I've been wandering down Nostalgia Lane this week, going through a stack of old 3.5 inch floppies ("legacy technology") and transferring the contents to CDs or DVDs. My personal computer no longer includes that size drive, and it occurred to me that it wouldn't be long before I wouldn't have access to one though work either. I had files going back to my grad school days on those floppies, so I decided to go through them and see if there was anything worth saving.
Turned out there was, and I just don't mean the 17 or so "back up" copies of the dissertation. I found copies of letters I wrote back in the '90s (and I'd like to thank my younger self for reminding me so vividly of why I don't miss teaching snot-nosed undergraduates all that much), personal photos taken in the early days of digital cameras, and other gems.
The above photo (which the S.O. is going to be annoyed that I used before he could) was taken almost exactly ten years ago, in early winter of 1999. I must have used the digital camera I had the use of during my brief tenure as the editor of a limited circulation monthly newspaper (a contract job that lasted, if memory serves me right, for four issues). The camera was huge, not a whole lot different than trying to tote an oversized brick around, and used actual floppies, the 3.5 inch ones. At its highest quality setting, a person was doing good to take more than 2 photos before running out of memory. But it was great for desktop publishing -- straight from the camera to the computer with minimal hassle.

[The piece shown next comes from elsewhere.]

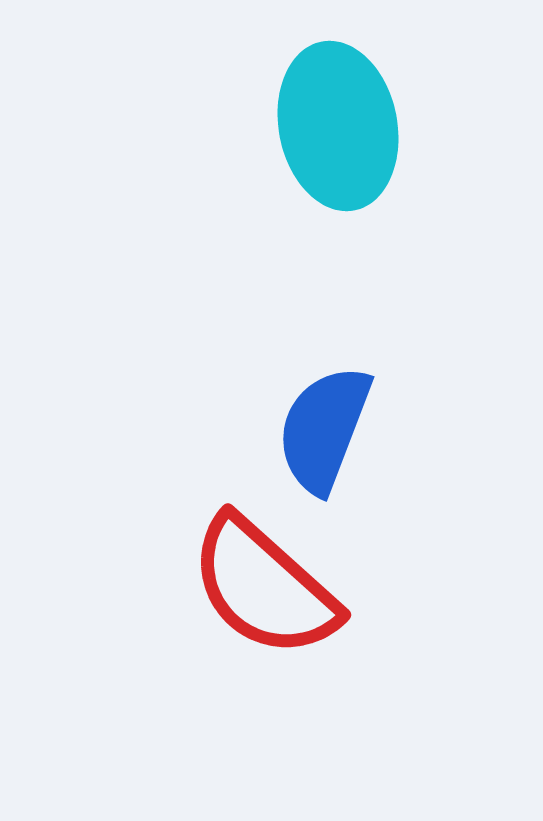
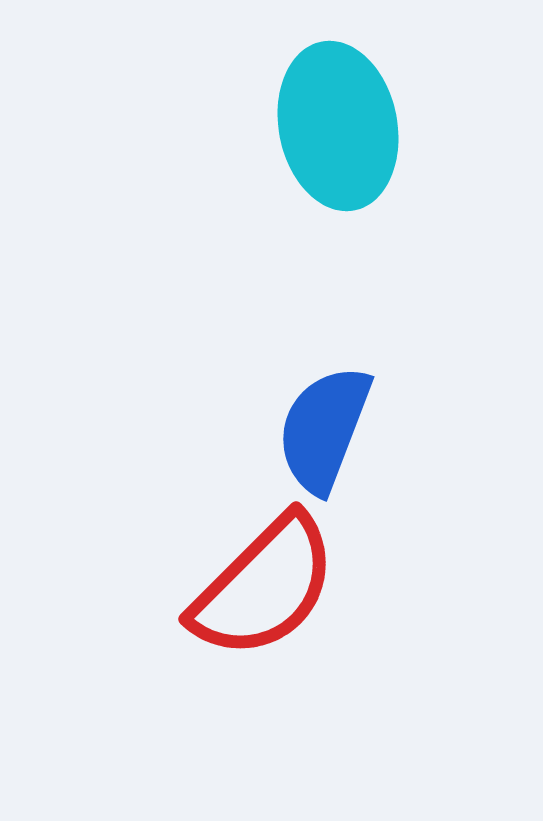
red semicircle: rotated 87 degrees counterclockwise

We were living up on the tundra that year, trying to stay warm in our aging shoebox of a mobile home, while we both lurched from temporary job to temporary job. The editing gig came along right about the time my unemployment checks were running out, so it was good timing even if it didn't last long. It meant being able to avoid driving up to Houghton to re-register with the temporary employment pool at Michigan Tech (not that I ever minded any of the various temporary jobs I've held at Tech -- being the football coaches' temporary secretary for approximately six months was more fun than any office job should ever be) while keeping my fingers crossed I managed to find something more permanent. Being unemployed in upper Michigan is one of those things that qualifies as a mixed blessing: it sucks being broke, but it also means not having to be outside busting through snowdrifts before dawn. Our road never got plowed before either I or the S.O. had to leave for work -- it's been the last one cleared for many, many years.

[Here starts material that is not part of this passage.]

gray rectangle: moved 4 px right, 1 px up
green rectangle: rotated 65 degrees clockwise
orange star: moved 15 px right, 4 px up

Which is, of course, one of the reasons we owned a snowplow ourselves. We pay Baraga County for driveway plowing every year (including this one, even though they got told they don't have to plow because no one's at the farm this winter) so we can stay on the list (once you're off the list, you can never get back on), but even with the county keeping the driveway open, when you live in an area that gets, on average, over 300 inches of snow per winter, it is good to have a personal plow, even if it is mounted on a piece of junk like that Jeepster. The plow itself was not a particularly good one, if memory serves me right. The S.O. didn't notice the missing roof much. He kept himself warm with curses, either at the plow or the plow vehicle.
A year from now he'll be back at it, out there in the cold shoving snow around with a vehicle that looks like it should have gone to the crusher a couple years ago. The major difference will be we'll be retired, no ties to the U.P. that would keep us there all winter. I wonder how many plowing days it will take before he decides being a snowbird isn't such a bad idea after all?